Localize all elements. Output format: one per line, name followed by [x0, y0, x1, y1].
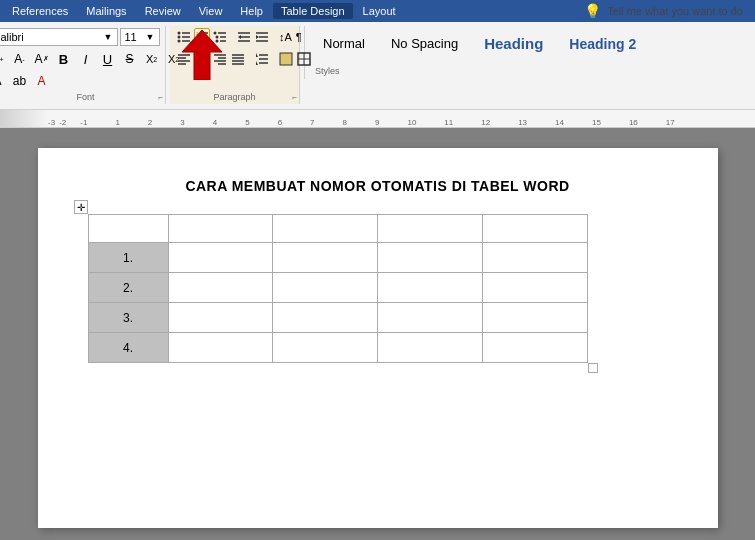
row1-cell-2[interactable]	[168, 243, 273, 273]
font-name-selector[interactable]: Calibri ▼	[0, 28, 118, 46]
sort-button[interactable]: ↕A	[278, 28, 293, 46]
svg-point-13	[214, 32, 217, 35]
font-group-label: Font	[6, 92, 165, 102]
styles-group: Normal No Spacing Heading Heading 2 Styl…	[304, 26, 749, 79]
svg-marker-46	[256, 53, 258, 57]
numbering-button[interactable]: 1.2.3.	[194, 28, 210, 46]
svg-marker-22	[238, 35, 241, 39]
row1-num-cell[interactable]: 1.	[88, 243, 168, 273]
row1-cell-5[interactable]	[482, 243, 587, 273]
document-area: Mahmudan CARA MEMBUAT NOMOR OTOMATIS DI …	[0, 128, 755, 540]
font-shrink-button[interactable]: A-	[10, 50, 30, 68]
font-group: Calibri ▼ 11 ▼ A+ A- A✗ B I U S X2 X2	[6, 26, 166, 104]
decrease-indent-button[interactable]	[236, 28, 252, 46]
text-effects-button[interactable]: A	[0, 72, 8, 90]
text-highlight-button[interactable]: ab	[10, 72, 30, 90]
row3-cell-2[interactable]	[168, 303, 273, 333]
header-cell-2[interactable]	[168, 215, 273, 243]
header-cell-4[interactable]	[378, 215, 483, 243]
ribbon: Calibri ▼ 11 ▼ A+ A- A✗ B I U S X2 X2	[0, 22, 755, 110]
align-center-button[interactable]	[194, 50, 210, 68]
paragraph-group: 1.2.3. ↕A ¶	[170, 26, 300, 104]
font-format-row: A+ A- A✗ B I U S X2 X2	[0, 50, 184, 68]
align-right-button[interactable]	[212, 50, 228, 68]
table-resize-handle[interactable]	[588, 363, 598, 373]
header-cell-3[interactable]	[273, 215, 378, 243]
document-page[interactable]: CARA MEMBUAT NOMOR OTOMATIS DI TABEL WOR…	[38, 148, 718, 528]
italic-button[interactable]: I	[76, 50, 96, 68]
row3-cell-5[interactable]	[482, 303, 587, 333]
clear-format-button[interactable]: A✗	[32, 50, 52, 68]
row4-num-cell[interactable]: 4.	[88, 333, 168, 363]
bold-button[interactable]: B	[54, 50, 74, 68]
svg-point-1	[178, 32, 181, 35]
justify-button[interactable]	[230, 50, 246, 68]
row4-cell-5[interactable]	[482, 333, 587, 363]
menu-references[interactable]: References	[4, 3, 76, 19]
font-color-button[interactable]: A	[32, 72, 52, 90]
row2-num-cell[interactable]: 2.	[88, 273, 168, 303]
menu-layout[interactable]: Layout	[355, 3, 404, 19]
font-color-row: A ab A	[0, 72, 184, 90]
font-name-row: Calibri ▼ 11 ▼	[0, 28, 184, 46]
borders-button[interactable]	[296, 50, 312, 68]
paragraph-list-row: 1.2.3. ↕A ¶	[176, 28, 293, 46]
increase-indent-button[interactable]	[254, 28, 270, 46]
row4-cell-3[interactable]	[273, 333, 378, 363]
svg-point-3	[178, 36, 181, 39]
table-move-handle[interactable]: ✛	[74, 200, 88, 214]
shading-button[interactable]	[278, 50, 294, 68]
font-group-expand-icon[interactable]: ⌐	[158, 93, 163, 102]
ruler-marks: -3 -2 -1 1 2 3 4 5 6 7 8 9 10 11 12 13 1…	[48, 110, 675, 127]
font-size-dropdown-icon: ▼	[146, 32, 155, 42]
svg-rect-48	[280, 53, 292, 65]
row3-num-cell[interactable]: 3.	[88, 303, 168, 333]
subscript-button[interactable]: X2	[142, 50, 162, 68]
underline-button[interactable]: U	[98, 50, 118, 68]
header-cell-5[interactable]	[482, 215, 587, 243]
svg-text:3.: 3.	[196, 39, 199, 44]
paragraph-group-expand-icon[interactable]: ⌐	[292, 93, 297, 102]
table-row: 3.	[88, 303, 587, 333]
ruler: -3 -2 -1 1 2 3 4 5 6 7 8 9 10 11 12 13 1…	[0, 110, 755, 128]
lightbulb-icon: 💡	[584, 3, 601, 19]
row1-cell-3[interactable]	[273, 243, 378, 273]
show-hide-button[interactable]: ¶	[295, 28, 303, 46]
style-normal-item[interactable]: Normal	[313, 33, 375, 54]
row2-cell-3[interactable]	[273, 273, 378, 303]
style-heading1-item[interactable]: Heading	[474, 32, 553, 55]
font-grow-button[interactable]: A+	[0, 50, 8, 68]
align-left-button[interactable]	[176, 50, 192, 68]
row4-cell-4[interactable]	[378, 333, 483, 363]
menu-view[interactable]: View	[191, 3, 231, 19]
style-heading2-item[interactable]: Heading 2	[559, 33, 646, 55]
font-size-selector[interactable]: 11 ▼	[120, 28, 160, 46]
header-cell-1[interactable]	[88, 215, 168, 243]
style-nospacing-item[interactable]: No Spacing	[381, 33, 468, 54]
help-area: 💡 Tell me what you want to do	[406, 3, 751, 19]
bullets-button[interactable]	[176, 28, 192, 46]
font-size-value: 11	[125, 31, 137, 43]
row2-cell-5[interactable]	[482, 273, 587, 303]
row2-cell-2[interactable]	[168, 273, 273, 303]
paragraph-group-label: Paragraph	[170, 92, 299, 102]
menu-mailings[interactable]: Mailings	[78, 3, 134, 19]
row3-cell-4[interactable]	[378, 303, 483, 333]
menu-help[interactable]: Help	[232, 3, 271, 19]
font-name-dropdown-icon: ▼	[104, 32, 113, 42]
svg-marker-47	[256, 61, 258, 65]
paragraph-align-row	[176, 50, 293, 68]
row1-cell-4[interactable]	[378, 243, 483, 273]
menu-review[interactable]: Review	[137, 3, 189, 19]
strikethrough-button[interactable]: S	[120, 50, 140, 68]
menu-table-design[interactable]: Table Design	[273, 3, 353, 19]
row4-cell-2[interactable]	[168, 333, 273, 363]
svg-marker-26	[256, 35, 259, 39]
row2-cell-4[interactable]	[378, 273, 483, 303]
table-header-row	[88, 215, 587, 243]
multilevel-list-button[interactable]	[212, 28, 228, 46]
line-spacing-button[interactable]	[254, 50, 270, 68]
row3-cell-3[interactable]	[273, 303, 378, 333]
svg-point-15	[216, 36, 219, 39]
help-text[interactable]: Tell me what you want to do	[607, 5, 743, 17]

● ● ●

• Task directions
Pull out every line in the material above where "want" occurs.

• Solution
help-area: 💡 Tell me what you want to do	[406, 3, 751, 19]
help-text[interactable]: Tell me what you want to do	[607, 5, 743, 17]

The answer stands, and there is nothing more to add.